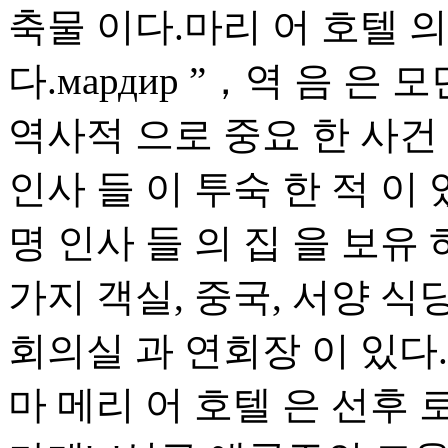
축물 이다.마리 어 호텔 의
다.мардир ”，역 음 은 
역사적 으로 중요 한 사건 
인사 들 이 투숙 한 적 이 
명 인사 들 의 집 을 보유 
가지 객실, 중국, 서양 식당
회의실 과 연회장 이 있다.
마 메리 어 호텔 은 선후 로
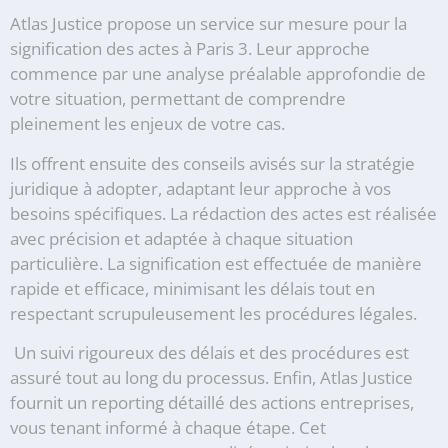
Atlas Justice propose un service sur mesure pour la
signification des actes à Paris 3. Leur approche
commence par une analyse préalable approfondie de
votre situation, permettant de comprendre
pleinement les enjeux de votre cas.
Ils offrent ensuite des conseils avisés sur la stratégie
juridique à adopter, adaptant leur approche à vos
besoins spécifiques. La rédaction des actes est réalisée
avec précision et adaptée à chaque situation
particulière. La signification est effectuée de manière
rapide et efficace, minimisant les délais tout en
respectant scrupuleusement les procédures légales.
Un suivi rigoureux des délais et des procédures est
assuré tout au long du processus. Enfin, Atlas Justice
fournit un reporting détaillé des actions entreprises,
vous tenant informé à chaque étape. Cet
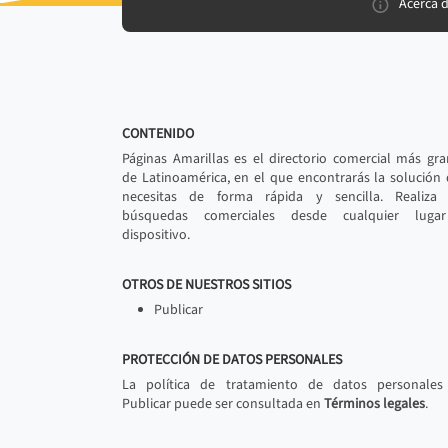
Acerca 
CONTENIDO
Páginas Amarillas es el directorio comercial más gr
de Latinoamérica, en el que encontrarás la solución
necesitas de forma rápida y sencilla. Realiza 
búsquedas comerciales desde cualquier luga
dispositivo.
OTROS DE NUESTROS SITIOS
Publicar
PROTECCIÓN DE DATOS PERSONALES
La política de tratamiento de datos personales
Publicar puede ser consultada en
Términos legales
.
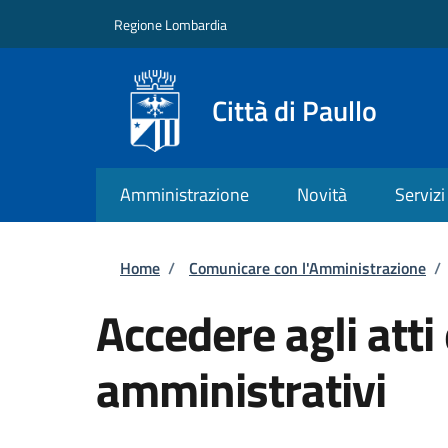
Salta al contenuto principale
Skip to footer content
Regione Lombardia
Città di Paullo
Amministrazione
Novità
Servizi
Briciole di pane
Home
/
Comunicare con l'Amministrazione
/
Accedere agli atti
amministrativi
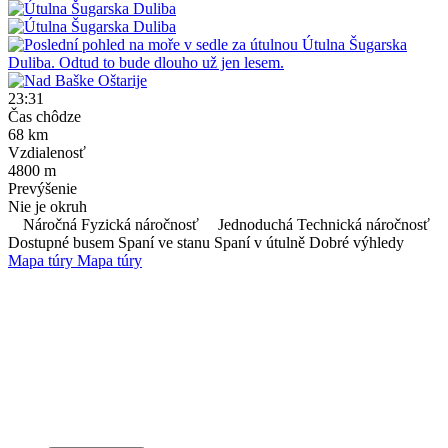
23:31
Čas chôdze
68
km
Vzdialenosť
4800
m
Prevýšenie
Nie je okruh
Náročná Fyzická náročnosť
Jednoduchá Technická náročnosť
Dostupné busem
Spaní ve stanu
Spaní v útulně
Dobré výhledy
Mapa túry
Mapa túry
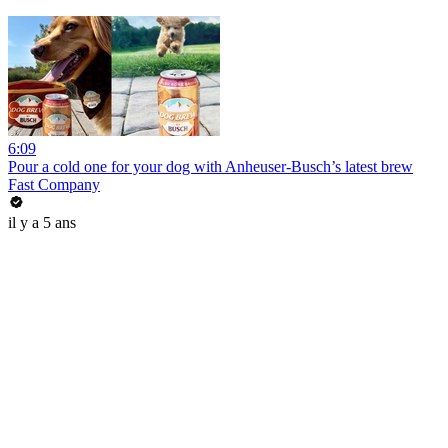
6:09
Pour a cold one for your dog with Anheuser-Busch’s latest brew
Fast Company
il y a 5 ans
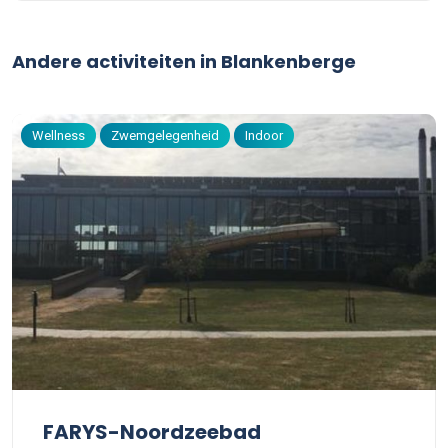
Andere activiteiten in Blankenberge
Wellness
Zwemgelegenheid
Indoor
FARYS-Noordzeebad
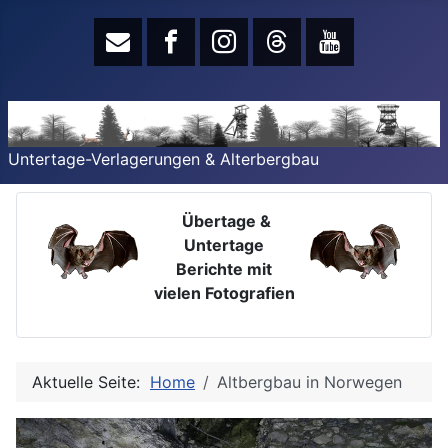
Untertage-Verlagerungen & Alterbergbau
Übertage &
Untertage
Berichte mit
vielen Fotografien
Aktuelle Seite:
Home
Altbergbau in Norwegen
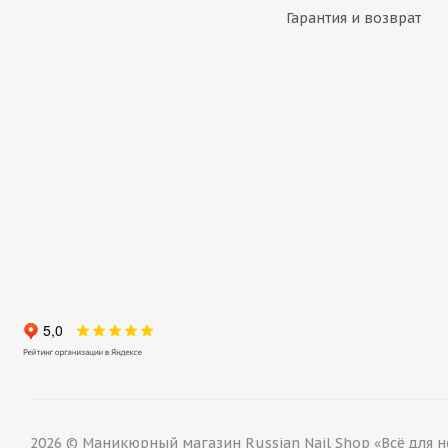
Гарантия и возврат
2026 © Маникюрный магазин Russian Nail Shop «Всё для н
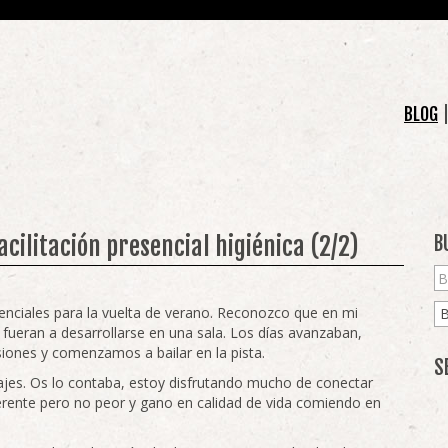
BLOG
facilitación presencial higiénica (2/2)
B
nciales para la vuelta de verano. Reconozco que en mi
fueran a desarrollarse en una sala. Los días avanzaban,
iones y comenzamos a bailar en la pista.
S
iajes. Os lo contaba, estoy disfrutando mucho de conectar
iferente pero no peor y gano en calidad de vida comiendo en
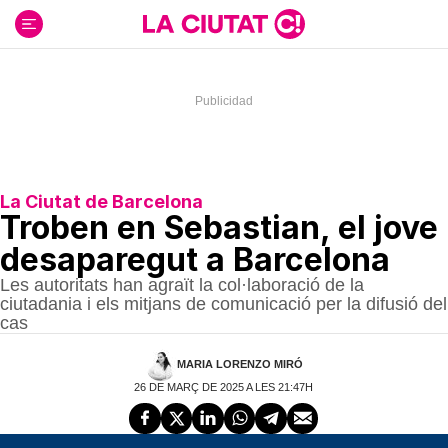
Ir
al
contenido
La Ciutat de Barcelona
Troben en Sebastian, el jove
desaparegut a Barcelona
Les autoritats han agraït la col·laboració de la
ciutadania i els mitjans de comunicació per la difusió del
cas
MARIA LORENZO MIRÓ
26 DE MARÇ DE 2025 A LES 21:47H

◆ Task goal ◆
Quote exactly and only the lines from the one holding "Troben en Sebastian, el jove" through the end of the data.

◆ Task result ◆
Troben en Sebastian, el jove
desaparegut a Barcelona
Les autoritats han agraït la col·laboració de la
ciutadania i els mitjans de comunicació per la difusió del
cas
MARIA LORENZO MIRÓ
26 DE MARÇ DE 2025 A LES 21:47H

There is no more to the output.